__WHAT NEEDS TO BE DONE__
Restate word for word every line from the top of the data below down through the line that holds "ramework for authenticating".

__RECORDS FOR THE TASK__
########################################

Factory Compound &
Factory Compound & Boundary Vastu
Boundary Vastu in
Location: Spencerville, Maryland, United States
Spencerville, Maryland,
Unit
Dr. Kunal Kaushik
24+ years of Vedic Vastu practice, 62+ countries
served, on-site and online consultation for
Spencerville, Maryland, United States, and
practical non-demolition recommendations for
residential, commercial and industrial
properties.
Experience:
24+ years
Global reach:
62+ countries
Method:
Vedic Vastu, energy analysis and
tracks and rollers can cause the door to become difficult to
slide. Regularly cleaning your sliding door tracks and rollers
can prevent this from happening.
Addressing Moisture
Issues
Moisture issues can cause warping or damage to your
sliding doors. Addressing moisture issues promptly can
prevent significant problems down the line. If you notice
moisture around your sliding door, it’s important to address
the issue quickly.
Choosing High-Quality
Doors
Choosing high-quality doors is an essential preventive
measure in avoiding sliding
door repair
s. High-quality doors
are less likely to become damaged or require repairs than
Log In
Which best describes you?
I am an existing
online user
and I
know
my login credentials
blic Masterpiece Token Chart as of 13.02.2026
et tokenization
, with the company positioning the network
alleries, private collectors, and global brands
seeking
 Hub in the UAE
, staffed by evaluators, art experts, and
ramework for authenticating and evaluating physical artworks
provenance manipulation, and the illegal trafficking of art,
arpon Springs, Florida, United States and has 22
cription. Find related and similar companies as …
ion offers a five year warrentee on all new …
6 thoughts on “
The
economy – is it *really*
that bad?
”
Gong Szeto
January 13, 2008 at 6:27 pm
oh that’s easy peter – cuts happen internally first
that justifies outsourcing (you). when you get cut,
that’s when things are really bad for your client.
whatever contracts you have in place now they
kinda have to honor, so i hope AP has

########################################

__REPLY TO THE EXERCISE__
Factory Compound &
Factory Compound & Boundary Vastu
Boundary Vastu in
Location: Spencerville, Maryland, United States
Spencerville, Maryland,
Unit
Dr. Kunal Kaushik
24+ years of Vedic Vastu practice, 62+ countries
served, on-site and online consultation for
Spencerville, Maryland, United States, and
practical non-demolition recommendations for
residential, commercial and industrial
properties.
Experience:
24+ years
Global reach:
62+ countries
Method:
Vedic Vastu, energy analysis and
tracks and rollers can cause the door to become difficult to
slide. Regularly cleaning your sliding door tracks and rollers
can prevent this from happening.
Addressing Moisture
Issues
Moisture issues can cause warping or damage to your
sliding doors. Addressing moisture issues promptly can
prevent significant problems down the line. If you notice
moisture around your sliding door, it’s important to address
the issue quickly.
Choosing High-Quality
Doors
Choosing high-quality doors is an essential preventive
measure in avoiding sliding
door repair
s. High-quality doors
are less likely to become damaged or require repairs than
Log In
Which best describes you?
I am an existing
online user
and I
know
my login credentials
blic Masterpiece Token Chart as of 13.02.2026
et tokenization
, with the company positioning the network
alleries, private collectors, and global brands
seeking
 Hub in the UAE
, staffed by evaluators, art experts, and
ramework for authenticating and evaluating physical artworks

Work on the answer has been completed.